Exercise requirements
Write out exactly the lines from the one containing "Гарантии компании GWS-Energy (752, 785)" through the last line of the records below, including both.

Task input
*** Block opens ***

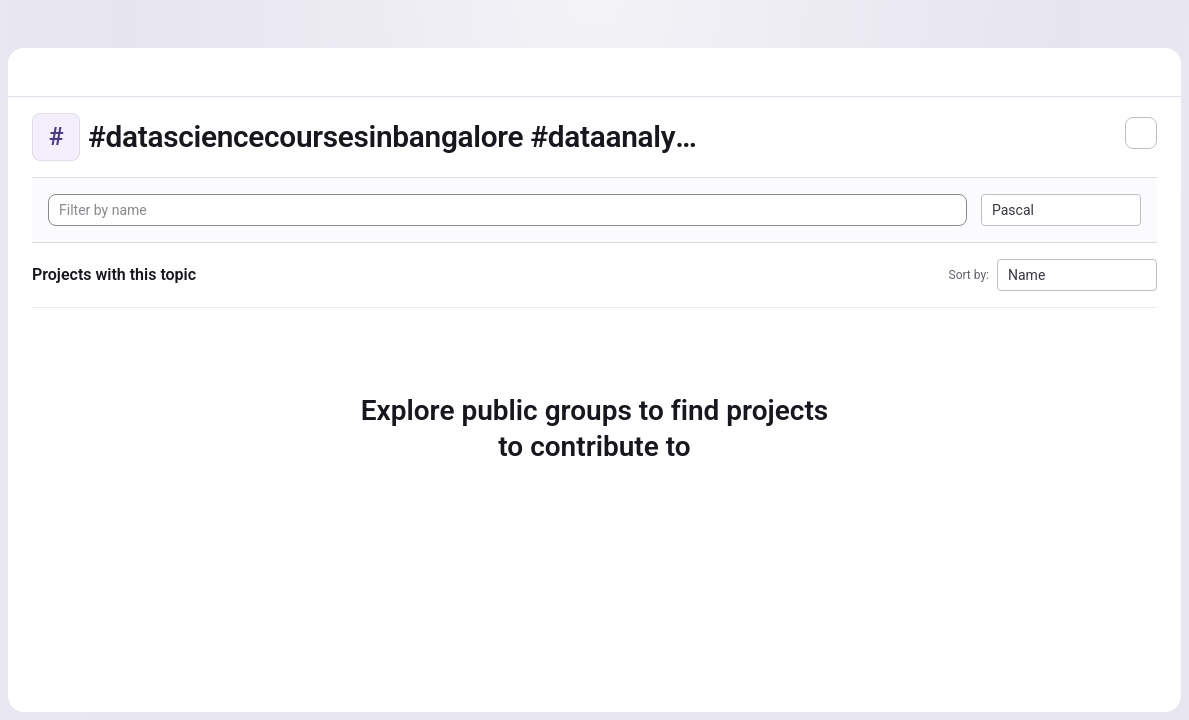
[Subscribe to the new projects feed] (1141, 133)
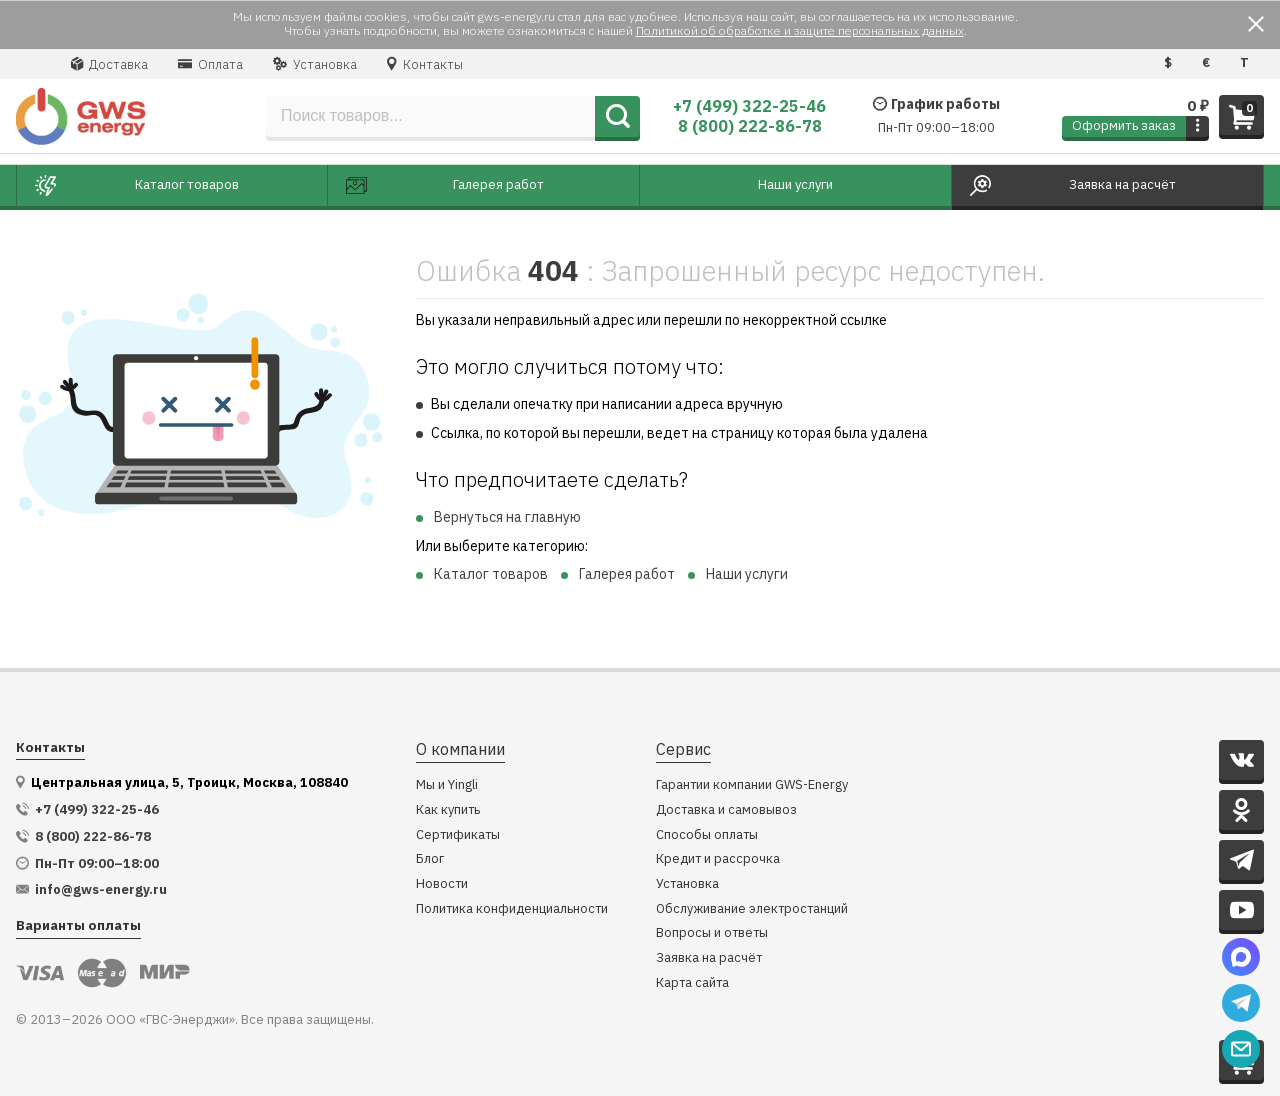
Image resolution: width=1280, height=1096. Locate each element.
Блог (430, 859)
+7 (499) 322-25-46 (749, 106)
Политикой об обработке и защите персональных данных (800, 30)
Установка (315, 64)
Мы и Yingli (447, 785)
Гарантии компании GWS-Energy (752, 785)
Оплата (210, 64)
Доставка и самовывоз (726, 810)
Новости (442, 884)
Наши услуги (747, 574)
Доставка (109, 64)
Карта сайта (692, 983)
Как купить (448, 810)
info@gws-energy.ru (101, 890)
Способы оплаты (707, 835)
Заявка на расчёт (709, 958)
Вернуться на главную (507, 517)
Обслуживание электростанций (752, 909)
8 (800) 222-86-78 (750, 126)
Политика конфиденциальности (512, 909)
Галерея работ (627, 574)
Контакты (425, 64)
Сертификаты (458, 835)
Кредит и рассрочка (718, 859)
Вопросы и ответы (712, 933)
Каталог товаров (491, 574)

*** Block closes ***

Response box
Гарантии компании GWS-Energy (752, 785)
Оплата (210, 64)
Доставка и самовывоз (726, 810)
Новости (442, 884)
Наши услуги (747, 574)
Доставка (109, 64)
Карта сайта (692, 983)
Как купить (448, 810)
info@gws-energy.ru (101, 890)
Способы оплаты (707, 835)
Заявка на расчёт (709, 958)
Вернуться на главную (507, 517)
Обслуживание электростанций (752, 909)
8 (800) 222-86-78 (750, 126)
Политика конфиденциальности (512, 909)
Галерея работ (627, 574)
Контакты (425, 64)
Сертификаты (458, 835)
Кредит и рассрочка (718, 859)
Вопросы и ответы (712, 933)
Каталог товаров (491, 574)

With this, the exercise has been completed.